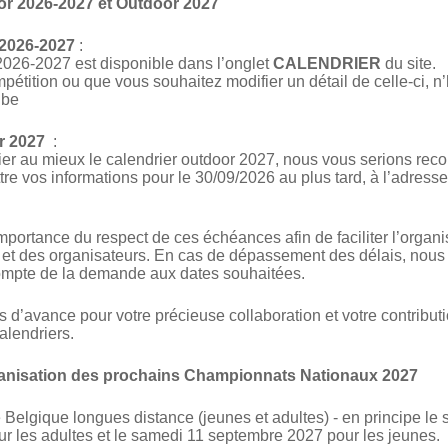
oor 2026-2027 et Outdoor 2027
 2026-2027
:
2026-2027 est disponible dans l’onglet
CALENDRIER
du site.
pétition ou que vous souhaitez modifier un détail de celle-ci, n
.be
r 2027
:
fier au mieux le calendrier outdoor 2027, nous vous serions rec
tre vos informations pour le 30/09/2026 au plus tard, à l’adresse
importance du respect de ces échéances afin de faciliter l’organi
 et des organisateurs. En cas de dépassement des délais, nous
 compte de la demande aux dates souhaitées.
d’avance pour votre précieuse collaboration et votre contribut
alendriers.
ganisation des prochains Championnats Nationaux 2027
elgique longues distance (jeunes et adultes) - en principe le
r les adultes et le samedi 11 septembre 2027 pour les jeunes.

...

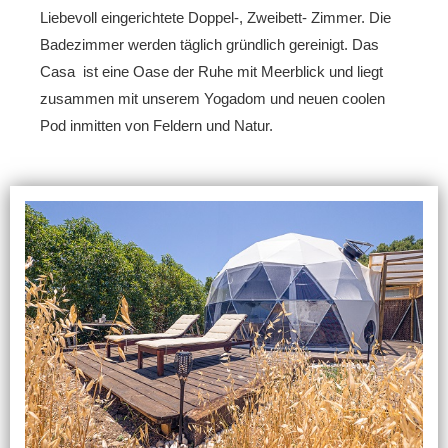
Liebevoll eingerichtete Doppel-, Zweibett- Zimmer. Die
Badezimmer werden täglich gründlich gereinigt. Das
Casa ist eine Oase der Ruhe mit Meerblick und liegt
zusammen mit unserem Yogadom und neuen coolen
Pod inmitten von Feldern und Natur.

==

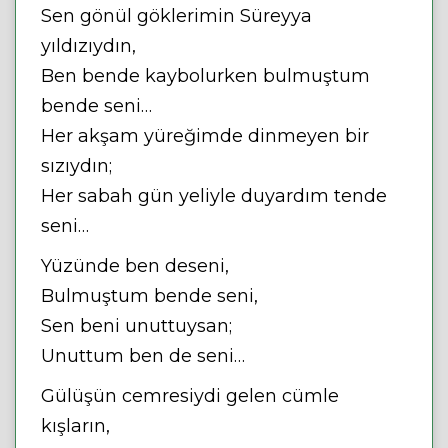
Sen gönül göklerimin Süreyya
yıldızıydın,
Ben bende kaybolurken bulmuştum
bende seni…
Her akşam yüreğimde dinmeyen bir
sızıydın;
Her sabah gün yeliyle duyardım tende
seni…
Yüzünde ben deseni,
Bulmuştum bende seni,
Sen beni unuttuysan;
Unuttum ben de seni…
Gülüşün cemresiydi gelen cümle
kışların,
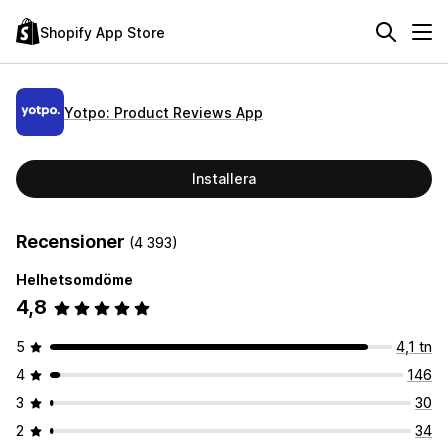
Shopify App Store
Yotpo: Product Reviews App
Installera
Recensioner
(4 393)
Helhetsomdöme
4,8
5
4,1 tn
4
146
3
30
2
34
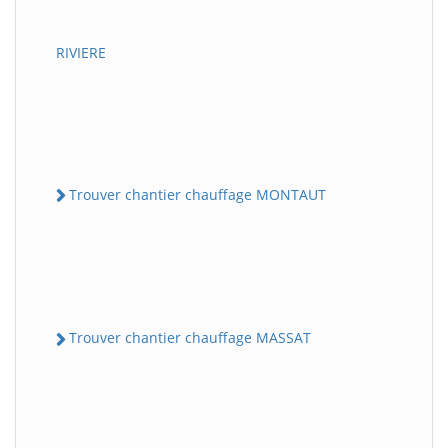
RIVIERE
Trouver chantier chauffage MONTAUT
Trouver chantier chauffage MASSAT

→ Problem to work on: Give the count of lines containing the word "vous" in the listing, and no other text.

→ Your response: 2